Numa coluna sobre tecnologia é praticamente impossível não falar sobre monopólios. A indústria da computação, nascida num estágio avançado da era imperialista, praticamente não conhece o mercado de livre concorrência. Na última semana, as ações da NVIDIA, empresa de tecnologia dedicada ao projeto de chips de alto desempenho, ultrapassaram a marca dos US$3 trilhões de valor do mercado, mantendo o crescimento aparentemente perpétuo do índice NASDAQ 100, que acompanha as 100 maiores empresas não financeiras listadas no mercado de ações Nasdaq.
O número é astronômico, mas, de certa forma, também são os feitos da empresa. Alguns leitores devem conhecer a marca por suas placas de vídeo, dedicadas a renderizar imagens, usadas principalmente para jogar videogames. Seu uso em computadores pessoais também se expande para rápida codificação de vídeo (usada para acelerar transmissões pelo YouTube, por exemplo), para simulações científicas e, inclusive, para a infame mineração de criptomoedas.
Nenhuma dessas aplicações, porém, explica o recente crescimento no valor das ações da empresa. A NVIDIA achou um mercado gigantesco em centros de processamento de dados, com demanda cada vez maior por chips aceleradores, em função de sua aplicação em inteligência artificial. Basicamente, do consumo individual ao uso corporativo, a NVIDIA dominou o mercado de chips aceleradores e, por isso, seu valor mais que triplicou no último ano. Na verdade, quem comprou papéis da empresa cinco anos atrás, antes da corrida da “inteligência artificial”, viu seu valor aumentar em 3.363,14%.
É a consolidação de mais um monopólio norte-americano de alta tecnologia e seu funcionamento segue a cartilha dos demais. A NVIDIA é uma empresa fabless, isto é, “sem fábrica”. Ela não fabrica os chips que projeta, que, em sua maioria, são fundidos em Taiuã e montados na China. As empresas que cuidam desses processos, fundamentais para que os chips existam no mundo real, não valem uma fração da nova menina dos olhos do mercado financeiro.
É como suas companheiras: Apple e Microsoft. Como diz a etiqueta dos produtos da empresa fundada por Steve Jobs: Designed in California, manufactured in China. Para além das montadoras desses chips (que necessitam diversos componentes), há os fabricantes do maquinário necessário para sua fabricação, que poucos sequer sabem o nome.

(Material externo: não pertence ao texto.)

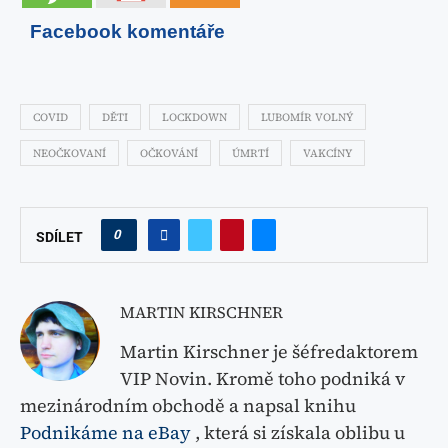
Facebook komentáře
COVID
DĚTI
LOCKDOWN
LUBOMÍR VOLNÝ
NEOČKOVANÍ
OČKOVÁNÍ
ÚMRTÍ
VAKCÍNY
0
SDÍLET
MARTIN KIRSCHNER
Martin Kirschner je šéfredaktorem
VIP Novin. Kromě toho podniká v
mezinárodním obchodě a napsal knihu
Podnikáme na eBay
, která si získala oblibu u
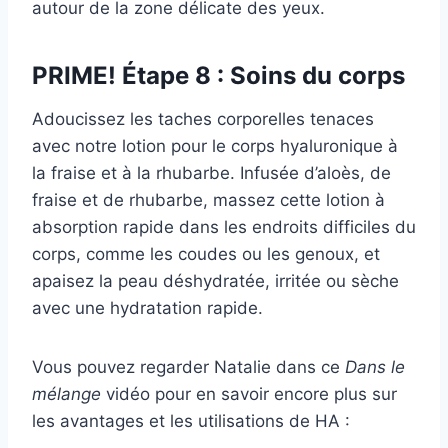
autour de la zone délicate des yeux.
PRIME! Étape 8 : Soins du corps
Adoucissez les taches corporelles tenaces
avec notre lotion pour le corps hyaluronique à
la fraise et à la rhubarbe. Infusée d’aloès, de
fraise et de rhubarbe, massez cette lotion à
absorption rapide dans les endroits difficiles du
corps, comme les coudes ou les genoux, et
apaisez la peau déshydratée, irritée ou sèche
avec une hydratation rapide.
Vous pouvez regarder Natalie dans ce
Dans le
mélange
vidéo pour en savoir encore plus sur
les avantages et les utilisations de HA :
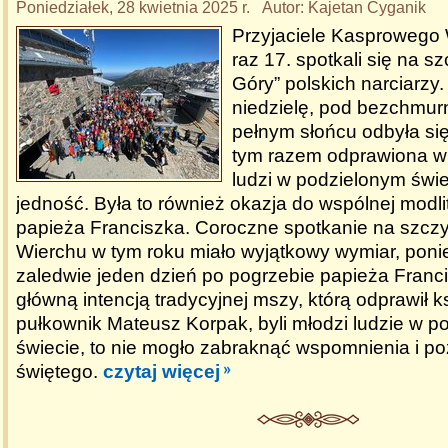
Poniedziałek, 28 kwietnia 2025 r. Autor: Kajetan Cyganik
Przyjaciele Kasprowego 
raz 17. spotkali się na sz
Góry” polskich narciarzy
niedzielę, pod bezchmur
pełnym słońcu odbyła si
tym razem odprawiona w 
ludzi w podzielonym świe
jedność. Była to również okazja do wspólnej modl
papieża Franciszka. Coroczne spotkanie na szc
Wierchu w tym roku miało wyjątkowy wymiar, poni
zaledwie jeden dzień po pogrzebie papieża Franci
główną intencją tradycyjnej mszy, którą odprawił k
pułkownik Mateusz Korpak, byli młodzi ludzie w p
świecie, to nie mogło zabraknąć wspomnienia i p
świętego.
czytaj więcej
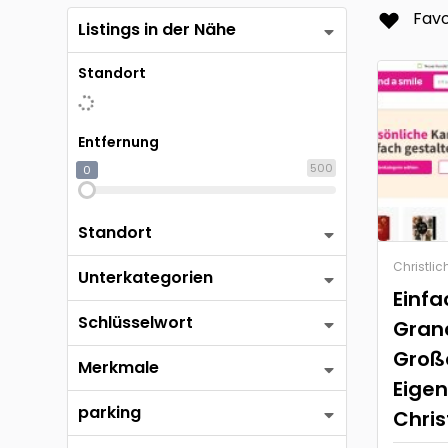
Favo
Listings in der Nähe
Standort
Entfernung
500
0
Standort
Christlic
Unterkategorien
Einfa
Schlüsselwort
Grand
Großa
Merkmale
Eige
parking
Chris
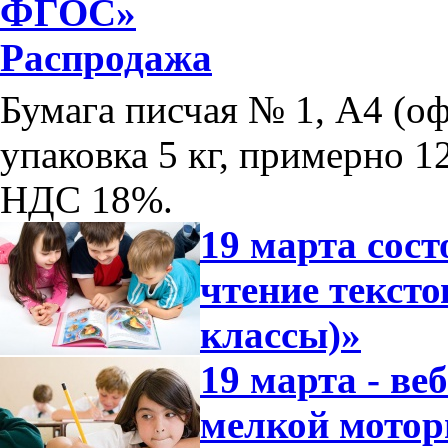
ФГОС»
Распродажа
Бумага писчая № 1, А4 (оф
упаковка 5 кг, примерно 12
НДС 18%.
19 марта сос
чтение тексто
классы)»
19 марта - ве
мелкой мотор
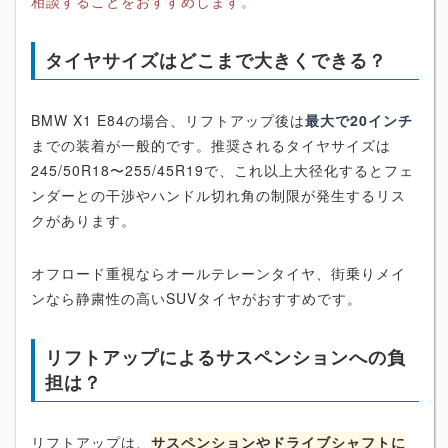
相談することをおすすめします。
タイヤサイズはどこまで大きくできる？
BMW X1 E84の場合、リフトアップ後は
最大で20インチ
までの装着が一般的です。推奨されるタイヤサイズは
245/50R18〜255/45R19で、これ以上大径化するとフェ
ンダーとの干渉やハンドル切れ角の制限が発生するリス
クがあります。
オフロード重視ならオールテレーンタイヤ、街乗りメイ
ンなら静粛性の高いSUVタイヤがおすすめです。
リフトアップによるサスペンションへの負
担は？
リフトアップは、
サスペンションやドライブシャフトに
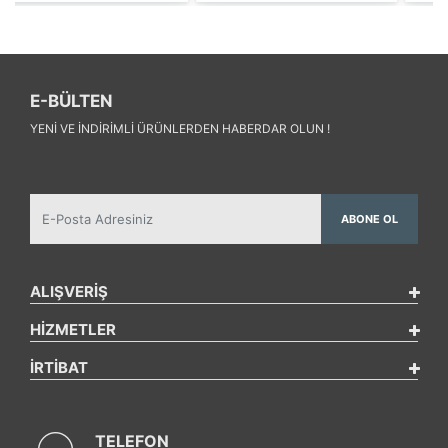
E-BÜLTEN
YENI VE INDIRIMLI ÜRÜNLERDEN HABERDAR OLUN !
ABONE OL
ALIŞVERİŞ
HİZMETLER
İRTİBAT
TELEFON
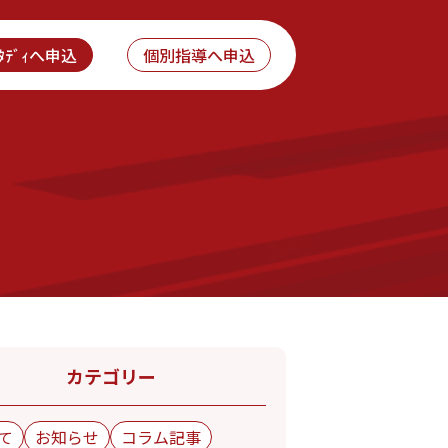
ｽﾀﾃﾞｨへ申込
個別指導へ申込
カテゴリー
て
お知らせ
コラム記事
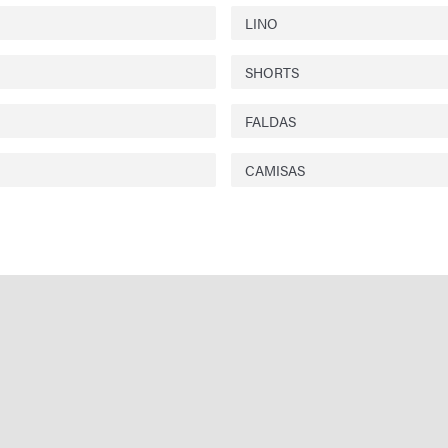
LINO
SHORTS
FALDAS
CAMISAS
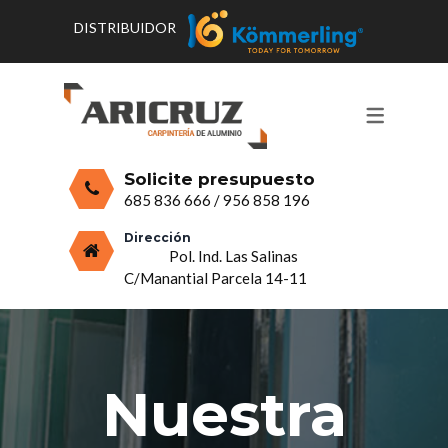
DISTRIBUIDOR
CONTACTO Y HORARIOS
PRODUCTOS
PUERTAS, VENTANAS Y
PRESUPUESTO
MOSQUITERAS
Solicite presupuesto
CERRAMIENTOS, PORCHES Y TECHOS
685 836 666
/
956 858 196
MAMPARAS Y MOBILIARIO DE
Dirección
Pol. Ind. Las Salinas
ALUMINIO
C/Manantial Parcela 14-11
VIDRIO
Nuestra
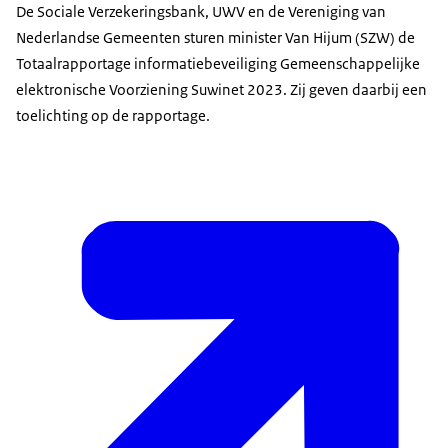
De Sociale Verzekeringsbank, UWV en de Vereniging van
Nederlandse Gemeenten sturen minister Van Hijum (SZW) de
Totaalrapportage informatiebeveiliging Gemeenschappelijke
elektronische Voorziening Suwinet 2023. Zij geven daarbij een
toelichting op de rapportage.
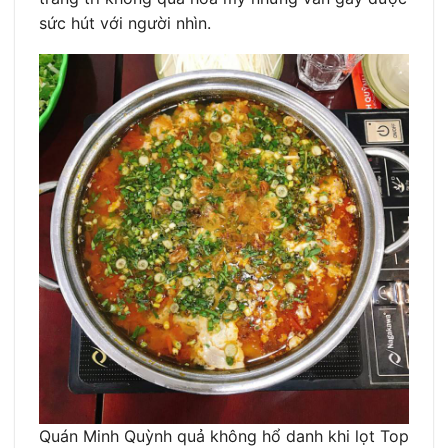
sức hút với người nhìn.
Quán Minh Quỳnh quả không hổ danh khi lọt Top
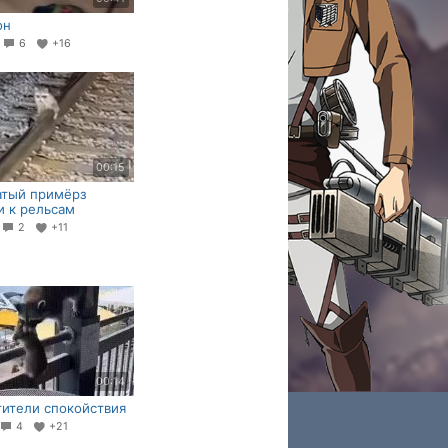
он
6
6
+16
00:15
атый примёрз
 к рельсам
7
2
+11
00:14
ители спокойствия
4
+21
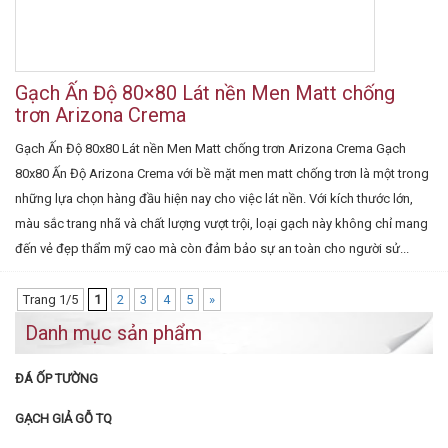
Gạch Ấn Độ 80×80 Lát nền Men Matt chống
trơn Arizona Crema
Gạch Ấn Độ 80x80 Lát nền Men Matt chống trơn Arizona Crema Gạch
80x80 Ấn Độ Arizona Crema với bề mặt men matt chống trơn là một trong
những lựa chọn hàng đầu hiện nay cho việc lát nền. Với kích thước lớn,
màu sắc trang nhã và chất lượng vượt trội, loại gạch này không chỉ mang
đến vẻ đẹp thẩm mỹ cao mà còn đảm bảo sự an toàn cho người sử...
Trang 1/5
1
2
3
4
5
»
Danh mục sản phẩm
ĐÁ ỐP TƯỜNG
GẠCH GIẢ GỖ TQ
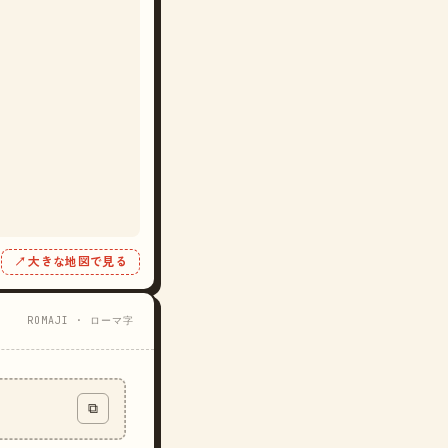
↗ 大きな地図で見る
ROMAJI · ローマ字
⧉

Assim como é o caso de grandes montadoras de automóveis, essas empresas que projetam chips dominam a cadeia produtiva e limitam acesso a peças e às próprias fábricas às suas concorrentes. Fábricas de chip são um dos produtos em maior escassez no mercado internacional: 50% da fabricação mundial acontece apenas na ilha de Taiuã. O número aumenta ainda mais quando se trata de chips de alto desempenho.
Reforçando, a NVIDIA ultrapassou a marca dos US$3 trilhões. Juntou-se a outros dois monopólios gigantescos e já está longe da Alphabet (Google), avaliado em pouco mais US$2 trilhões. É um retrato, em muitos aspectos, da dominação econômica mundial do imperialismo norte-americano. Empresas de alta tecnologia, que detém determinada propriedade intelectual (essência de seu valor), e que, como ventríloquos, controlam as forças produtivas espalhadas pelo globo, raramente localizadas em solo norte-americano. Os valores que desafiam o senso comum completam a imagem de um imperialismo dominado pela especulação financeira.
A febre da inteligência artificial veio para ficar? Parece estar perdendo um pouco de tração, mas os chips projetados pela NVIDIA ainda terão muitas aplicações, especialmente militares. O avanço da NVIDIA não se refletiu num aumento na acessibilidade de sua tecnologia e, não por acaso, seu CEO e co-fundador, Jensen Huang, falou em recente palestra na Computex sobre a “inflação da computação”. Não é uma inflação real, é apenas a NVIDIA cobrando o preço que o mercado suporta em favor de seus acionistas, isto é, impostos coletados por uma empresa que ocupa uma posição monopolista. Não deixa de ser um desenvolvimento tecnológico, mas não podemos deixar de imaginar como esse desenvolvimento se daria num outro cenário econômico, sob outro modo de produção.